Register name used to load filter: txtin
This filter may be automatically loaded during graph resolution.

This filter reads subtitle data from input PID to produce subtitle frames on a single PID.
The filter supports the following formats:

  • SRT: https://en.wikipedia.org/wiki/SubRip
  • WebVTT: https://www.w3.org/TR/webvtt1/
  • TTXT: https://wiki.gpac.io/xmlformats/TTXT-Format-Documentation
  • QT 3GPP Text XML (TexML): Apple QT6, likely deprecated
  • TTML: https://www.w3.org/TR/ttml2/
  • SUB: one subtitle per line formatted as {start_frame}{end_frame}text
  • SSA (Substation Alpha): basic parsing support for common files

Input files must be in UTF-8 or UTF-16 format, with or without BOM. The internal frame format is:

  • WebVTT (and srt if desired): ISO/IEC 14496-30 VTT cues
  • TTML: ISO/IEC 14496-30 XML subtitles
  • stxt and sbtt: ISO/IEC 14496-30 text stream and text subtitles
  • Others: 3GPP/QT Timed Text

TTML Support

If ttml_split option is set, the TTML document is split in independent time segments by inspecting all overlapping subtitles in the body.
Empty periods in TTML will result in empty TTML documents or will be skipped if no_empty option is set.

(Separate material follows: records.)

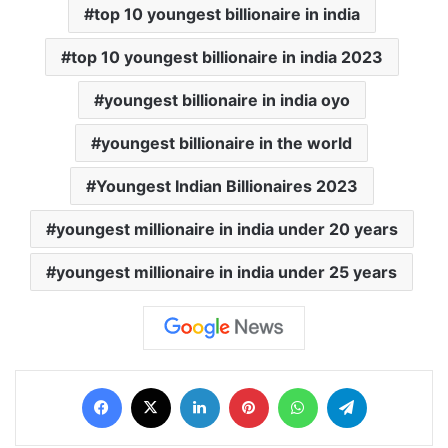
top 10 youngest billionaire in india
top 10 youngest billionaire in india 2023
youngest billionaire in india oyo
youngest billionaire in the world
Youngest Indian Billionaires 2023
youngest millionaire in india under 20 years
youngest millionaire in india under 25 years
Facebook
X
LinkedIn
Pinterest
WhatsApp
Telegram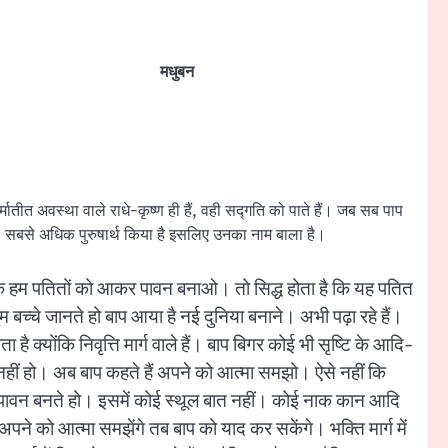
मधुबन
्मातीत अवस्था वाले राधे-कृष्ण ही हैं, वही सद्गति को पाते हैं। जब सब पाप
ा ने, सबसे अधिक पुरुषार्थ किया है इसलिए उनका नाम बाला है।
 हैं कि हम पतितों को आकर पावन बनाओ। तो सिद्ध होता है कि यह पतित
 बच्चे जानते हो बाप आया है नई दुनिया बनाने। अभी पढ़ा रहे हैं।
 क्योंकि निवृत्ति मार्ग वाले हैं। बाप बिगर कोई भी सृष्टि के आदि-
नहीं हो। अब बाप कहते हैं अपने को आत्मा समझो। ऐसे नहीं कि
से पावन बनते हो। इसमें कोई स्थूल बात नहीं। कोई नाक कान आदि
ने को आत्मा समझेंगे तब बाप को याद कर सकेंगे। भक्ति मार्ग में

The first sample has a CTS assigned as indicated by ttml_cts:

  • a numerator of -2 indicates the first CTS is 0
  • a numerator of -1 indicates the first CTS is the first active time in document
  • a numerator >= 0 indicates the CTS to use for first sample

When TTML splitting is disabled, the duration of the TTML sample is given by ttml_dur if not 0, or set to the document duration

By default, media resources are kept as declared in TTML2 documents.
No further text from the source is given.